[Exercise data]
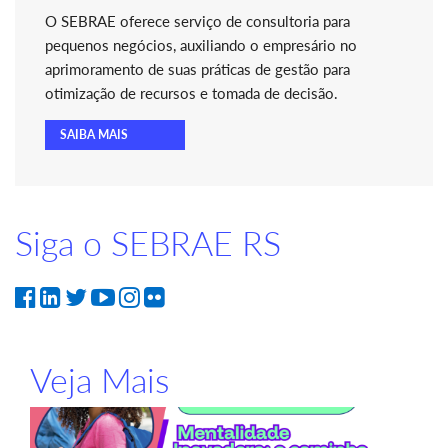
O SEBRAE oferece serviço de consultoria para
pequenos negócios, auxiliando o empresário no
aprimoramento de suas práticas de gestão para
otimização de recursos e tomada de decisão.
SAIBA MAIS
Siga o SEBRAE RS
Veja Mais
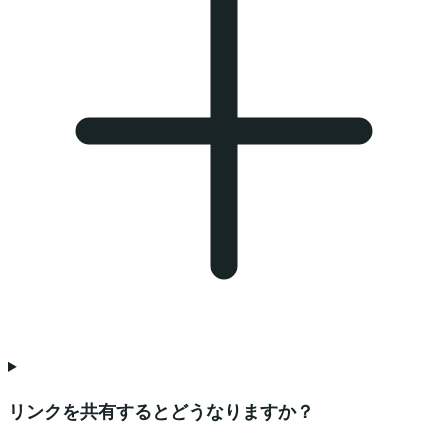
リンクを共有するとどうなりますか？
==
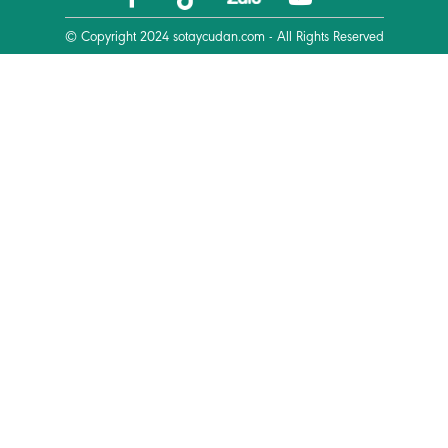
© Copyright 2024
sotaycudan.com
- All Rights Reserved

[Aim of the task] Above are some records. Reproduce the lines from the one with "aprimoramento de suas práticas de gestão para" down to the one with "リンクを共有するとどうなりますか？", keeping both, and leave every picture out.

[Reply]
aprimoramento de suas práticas de gestão para
otimização de recursos e tomada de decisão.
SAIBA MAIS
Siga o SEBRAE RS
Veja Mais
リンクを共有するとどうなりますか？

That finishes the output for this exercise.